Dataset entries
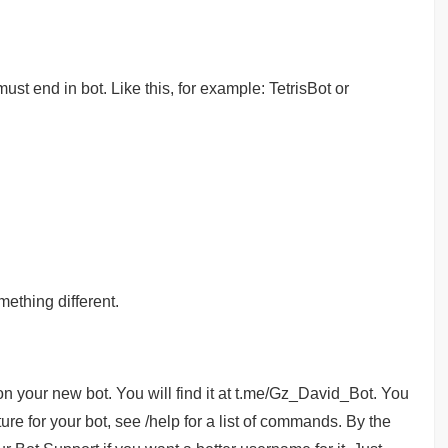
st end in bot. Like this, for example: TetrisBot or
mething different.
n your new bot. You will find it at t.me/Gz_David_Bot. You
ure for your bot, see /help for a list of commands. By the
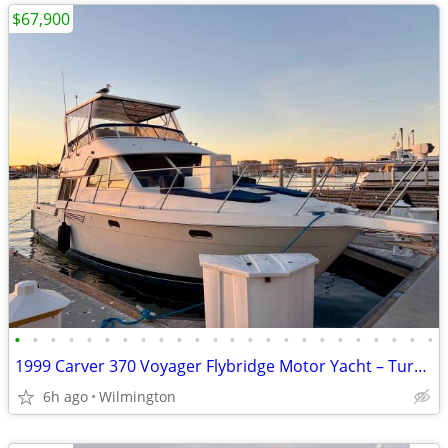
$67,900
•
•
•
•
•
•
•
•
•
•
•
•
•
•
•
•
•
•
•
•
•
•
•
•
1999 Carver 370 Voyager Flybridge Motor Yacht – Turn-Key Cruiser in Ex
6h ago
Wilmington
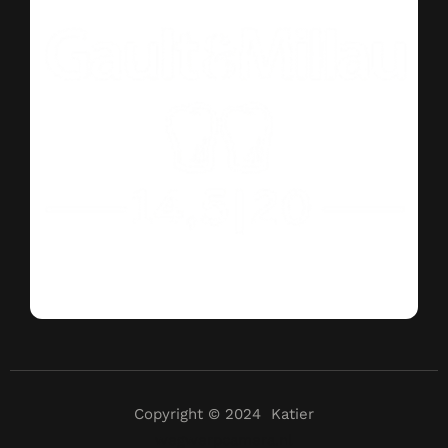
Copyright © 2024 Katier
wegwerpcamera.nl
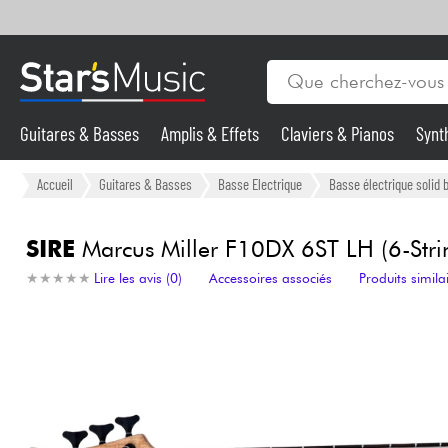
Guitares & Basses
Amplis & Effets
Claviers & Pianos
Synt
Vents
Guitares & Basses
Accueil
Guitares & Basses
Basse Electrique
Basse électrique solid 
Synthés & Sampleurs
SIRE
Marcus Miller F10DX 6ST LH (6-Strin
★
★
★
★
★
★
★
★
★
★
Lire les avis (0)
Accessoires associés
Produits simila
Micros & HF
Eclairage
Violons & Quatuor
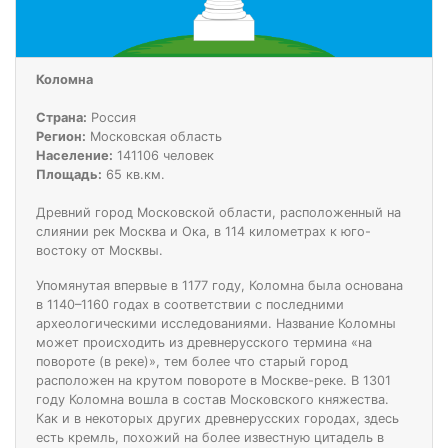
Коломна
Страна:
Россия
Регион:
Московская область
Население:
141106 человек
Площадь:
65 кв.км.
Древний город Московской области, расположенный на
слиянии рек Москва и Ока, в 114 километрах к юго-
востоку от Москвы.
Упомянутая впервые в 1177 году, Коломна была основана
в 1140–1160 годах в соответствии с последними
археологическими исследованиями. Название Коломны
может происходить из древнерусского термина «на
повороте (в реке)», тем более что старый город
расположен на крутом повороте в Москве-реке. В 1301
году Коломна вошла в состав Московского княжества.
Как и в некоторых других древнерусских городах, здесь
есть кремль, похожий на более известную цитадель в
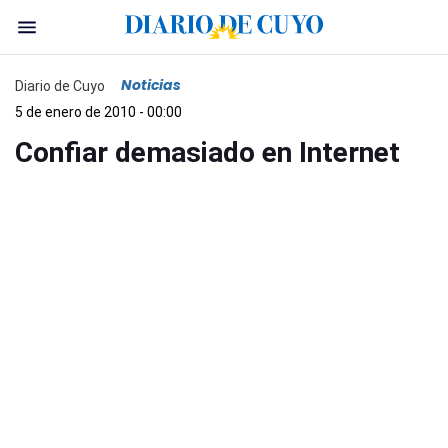
Noticias
Diario de Cuyo
5 de enero de 2010 - 00:00
Confiar demasiado en Internet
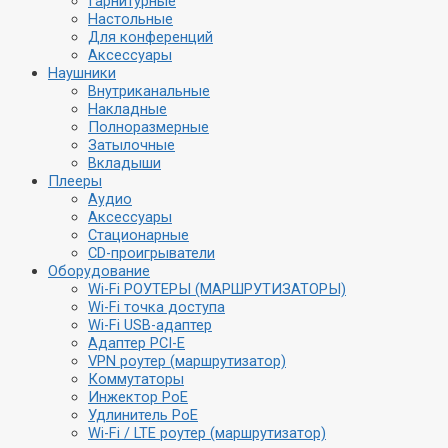
Гарнитурные
Настольные
Для конференций
Аксессуары
Наушники
Внутриканальные
Накладные
Полноразмерные
Затылочные
Вкладыши
Плееры
Аудио
Аксессуары
Стационарные
CD-проигрыватели
Оборудование
Wi-Fi РОУТЕРЫ (МАРШРУТИЗАТОРЫ)
Wi-Fi точка доступа
Wi-Fi USB-адаптер
Адаптер PCI-E
VPN роутер (маршрутизатор)
Коммутаторы
Инжектор PoE
Удлинитель PoE
Wi-Fi / LTE роутер (маршрутизатор)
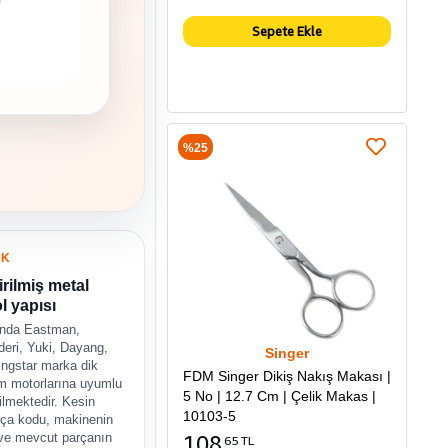
Sepete Ekle
%25
UK
irilmiş metal
ol yapısı
ında Eastman,
eri, Yuki, Dayang,
Singer
ingstar marka dik
FDM Singer Dikiş Nakış Makası |
 motorlarına uyumlu
5 No | 12.7 Cm | Çelik Makas |
tilmektedir. Kesin
10103-5
ça kodu, makinenin
ve mevcut parçanın
108
65 TL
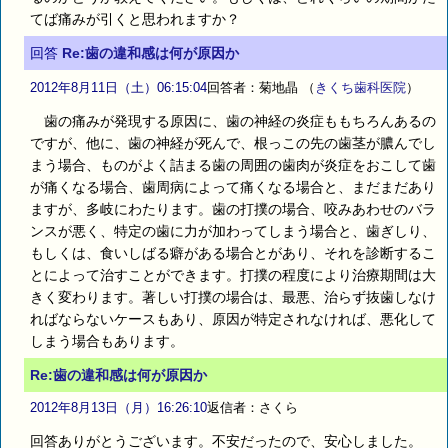
てば痛みが引くと思われますか？
回答
Re:歯の違和感は何が原因か
2012年8月11日（土）06:15:04
回答者：菊地晶
（
きくち歯科医院
）
歯の痛みが発現する原因に、歯の神経の炎症ももちろんあるの
ですが、他に、歯の神経が死んで、根っこの先の歯茎が膿んでし
まう場合、ものがよく詰まる歯の周囲の歯肉が炎症をおこして歯
が痛くなる場合、歯周病によって痛くなる場合と、まだまだあり
ますが、多岐にわたります。歯の打撲の場合、咬みあわせのバラ
ンスが悪く、特定の歯に力が加わってしまう場合と、歯ぎしり、
もしくは、食いしばる癖がある場合とがあり、それを診断するこ
とによって治すことができます。打撲の程度により治療期間は大
きく変わります。著しい打撲の場合は、最悪、治らず抜歯しなけ
ればならないケースもあり、原因が特定されなければ、悪化して
しまう場合もあります。
Re:歯の違和感は何が原因か
2012年8月13日（月）16:26:10
返信者：さくら
回答ありがとうございます。不安だったので、安心しました。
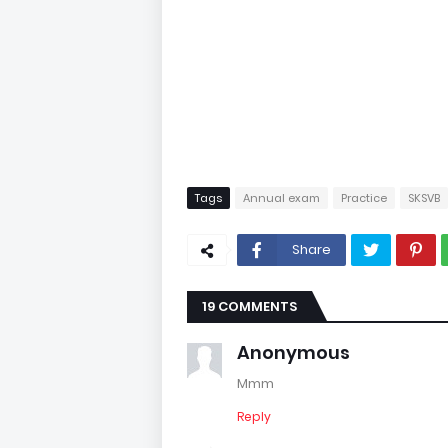
Tags
Annual exam
Practice
SKSVB
Share
19 COMMENTS
Anonymous
Mmm
Reply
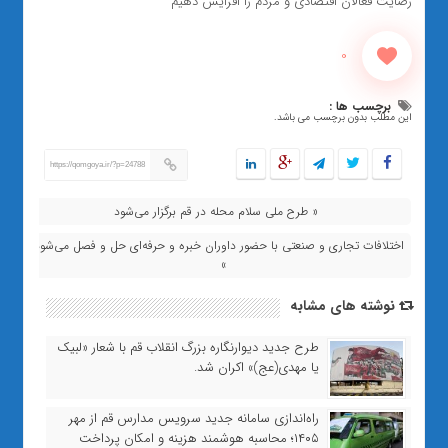
رضایت فعالان اقتصادی و مردم را افزایش دهیم
0
برچسب ها :
این مطلب بدون برچسب می باشد.
https://qomgoya.ir/?p=24788
« طرح ملی سلام محله در قم برگزار می‌شود
اختلافات تجاری و صنعتی با حضور داوران خبره و حرفه‌ای حل و فصل می‌شود
»
نوشته های مشابه
طرح جدید دیوارنگاره بزرگ انقلاب قم با شعار «لبیک
یا مهدی(عج)» اکران شد.
راه‌اندازی سامانه جدید سرویس مدارس قم از مهر
۱۴۰۵؛ محاسبه هوشمند هزینه و امکان پرداخت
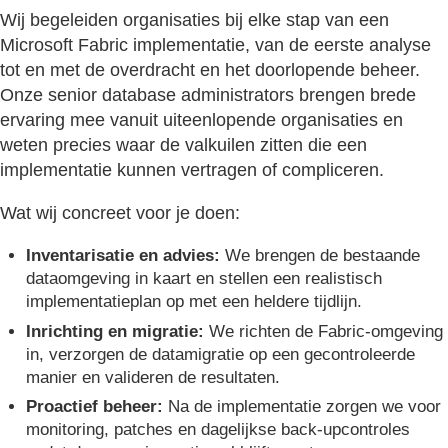
Wij begeleiden organisaties bij elke stap van een
Microsoft Fabric implementatie, van de eerste analyse
tot en met de overdracht en het doorlopende beheer.
Onze senior database administrators brengen brede
ervaring mee vanuit uiteenlopende organisaties en
weten precies waar de valkuilen zitten die een
implementatie kunnen vertragen of compliceren.
Wat wij concreet voor je doen:
Inventarisatie en advies:
We brengen de bestaande
dataomgeving in kaart en stellen een realistisch
implementatieplan op met een heldere tijdlijn.
Inrichting en migratie:
We richten de Fabric-omgeving
in, verzorgen de datamigratie op een gecontroleerde
manier en valideren de resultaten.
Proactief beheer:
Na de implementatie zorgen we voor
monitoring, patches en dagelijkse back-upcontroles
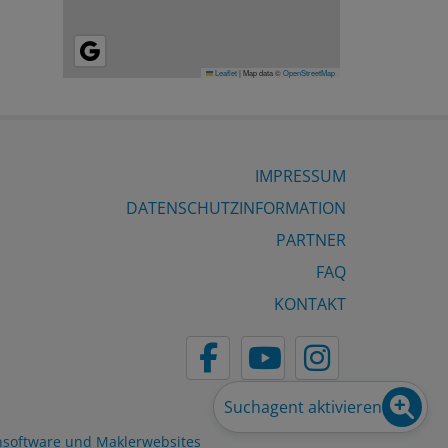
Leaflet
|
Map data ©
OpenStreetMap
IMPRESSUM
DATENSCHUTZINFORMATION
PARTNER
FAQ
KONTAKT
Suchagent aktivieren
nsoftware und Maklerwebsites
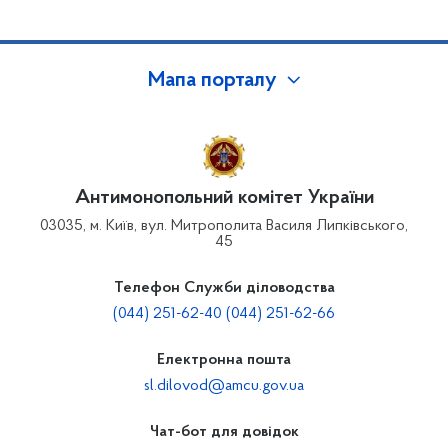
Мапа порталу
Антимонопольний комітет України
03035, м. Київ, вул. Митрополита Василя Липківського,
45
Телефон Служби діловодства
(044) 251-62-40 (044) 251-62-66
Електронна пошта
sl.dilovod@amcu.gov.ua
Чат-бот для довідок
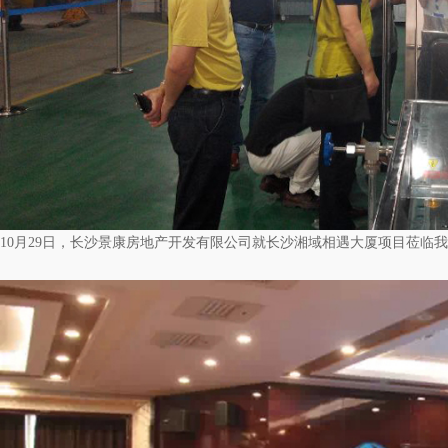
10月29日，长沙景康房地产开发有限公司就长沙湘域相遇大厦项目莅临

◆ **Task to carry out**
Each line of the data above should be reproduced without alteration, and no picture should appear in the copy.

◆ **Problem solution**
st end in bot. Like this, for example: TetrisBot or
mething different.
n your new bot. You will find it at t.me/Gz_David_Bot. You
ure for your bot, see /help for a list of commands. By the
$67,900
•
•
•
•
•
•
•
•
•
•
•
•
•
•
•
•
•
•
•
•
•
•
•
•
1999 Carver 370 Voyager Flybridge Motor Yacht – Turn-Key Cruiser in Ex
6h ago
Wilmington
Copyright © 2024 Katier
wegwerpcamera.nl
Guitares & Basses
Amplis & Effets
Claviers & Pianos
Synt
Vents
Guitares & Basses
Accueil
Guitares & Basses
Basse Electrique
Basse électrique solid 
Synthés & Sampleurs
SIRE
Marcus Miller F10DX 6ST LH (6-Strin
★
★
★
★
★
★
★
★
★
★
Lire les avis (0)
Accessoires associés
Produits simila
Micros & HF
Eclairage
Violons & Quatuor
Коломна
Страна:
Россия
Регион:
Московская область
Население:
141106 человек
Площадь:
65 кв.км.
Древний город Московской области, расположенный на
слиянии рек Москва и Ока, в 114 километрах к юго-
востоку от Москвы.
Упомянутая впервые в 1177 году, Коломна была основана
в 1140–1160 годах в соответствии с последними
археологическими исследованиями. Название Коломны
может происходить из древнерусского термина «на
повороте (в реке)», тем более что старый город
расположен на крутом повороте в Москве-реке. В 1301
году Коломна вошла в состав Московского княжества.
Как и в некоторых других древнерусских городах, здесь
есть кремль, похожий на более известную цитадель в
Noticias
Diario de Cuyo
5 de enero de 2010 - 00:00
Confiar demasiado en Internet
Гарнитурные
Настольные
Для конференций
Аксессуары
Наушники
Внутриканальные
Накладные
Полноразмерные
Затылочные
Вкладыши
Плееры
Аудио
Аксессуары
Стационарные
CD-проигрыватели
Оборудование
Wi-Fi РОУТЕРЫ (МАРШРУТИЗАТОРЫ)
Wi-Fi точка доступа
Wi-Fi USB-адаптер
Адаптер PCI-E
VPN роутер (маршрутизатор)
Коммутаторы
Инжектор PoE
Удлинитель PoE
Wi-Fi / LTE роутер (маршрутизатор)
Sepete Ekle
%25
UK
irilmiş metal
ol yapısı
ında Eastman,
eri, Yuki, Dayang,
Singer
ingstar marka dik
FDM Singer Dikiş Nakış Makası |
 motorlarına uyumlu
5 No | 12.7 Cm | Çelik Makas |
tilmektedir. Kesin
10103-5
ça kodu, makinenin
ve mevcut parçanın
108
65 TL
てば痛みが引くと思われますか？
回答
Re:歯の違和感は何が原因か
2012年8月11日（土）06:15:04
回答者：菊地晶
（
きくち歯科医院
）
歯の痛みが発現する原因に、歯の神経の炎症ももちろんあるの
ですが、他に、歯の神経が死んで、根っこの先の歯茎が膿んでし
まう場合、ものがよく詰まる歯の周囲の歯肉が炎症をおこして歯
が痛くなる場合、歯周病によって痛くなる場合と、まだまだあり
ますが、多岐にわたります。歯の打撲の場合、咬みあわせのバラ
ンスが悪く、特定の歯に力が加わってしまう場合と、歯ぎしり、
もしくは、食いしばる癖がある場合とがあり、それを診断するこ
とによって治すことができます。打撲の程度により治療期間は大
きく変わります。著しい打撲の場合は、最悪、治らず抜歯しなけ
ればならないケースもあり、原因が特定されなければ、悪化して
しまう場合もあります。
Re:歯の違和感は何が原因か
2012年8月13日（月）16:26:10
返信者：さくら
回答ありがとうございます。不安だったので、安心しました。
Tags
Annual exam
Practice
SKSVB
Share
19 COMMENTS
Anonymous
Mmm
Reply
رضایت فعالان اقتصادی و مردم را افزایش دهیم
0
برچسب ها :
این مطلب بدون برچسب می باشد.
https://qomgoya.ir/?p=24788
« طرح ملی سلام محله در قم برگزار می‌شود
اختلافات تجاری و صنعتی با حضور داوران خبره و حرفه‌ای حل و فصل می‌شود
»
نوشته های مشابه
طرح جدید دیوارنگاره بزرگ انقلاب قم با شعار «لبیک
یا مهدی(عج)» اکران شد.
راه‌اندازی سامانه جدید سرویس مدارس قم از مهر
۱۴۰۵؛ محاسبه هوشمند هزینه و امکان پرداخت
Wij begeleiden organisaties bij elke stap van een
Microsoft Fabric implementatie, van de eerste analyse
tot en met de overdracht en het doorlopende beheer.
Onze senior database administrators brengen brede
ervaring mee vanuit uiteenlopende organisaties en
weten precies waar de valkuilen zitten die een
implementatie kunnen vertragen of compliceren.
Wat wij concreet voor je doen:
Inventarisatie en advies:
We brengen de bestaande
dataomgeving in kaart en stellen een realistisch
implementatieplan op met een heldere tijdlijn.
Inrichting en migratie:
We richten de Fabric-omgeving
in, verzorgen de datamigratie op een gecontroleerde
manier en valideren de resultaten.
Proactief beheer:
Na de implementatie zorgen we voor
monitoring, patches en dagelijkse back-upcontroles
Leaflet
|
Map data ©
OpenStreetMap
IMPRESSUM
DATENSCHUTZINFORMATION
PARTNER
FAQ
KONTAKT
Suchagent aktivieren
nsoftware und Maklerwebsites
Мапа порталу
Антимонопольний комітет України
03035, м. Київ, вул. Митрополита Василя Липківського,
45
Телефон Служби діловодства
(044) 251-62-40 (044) 251-62-66
Електронна пошта
sl.dilovod@amcu.gov.ua
Чат-бот для довідок
10月29日，长沙景康房地产开发有限公司就长沙湘域相遇大厦项目莅临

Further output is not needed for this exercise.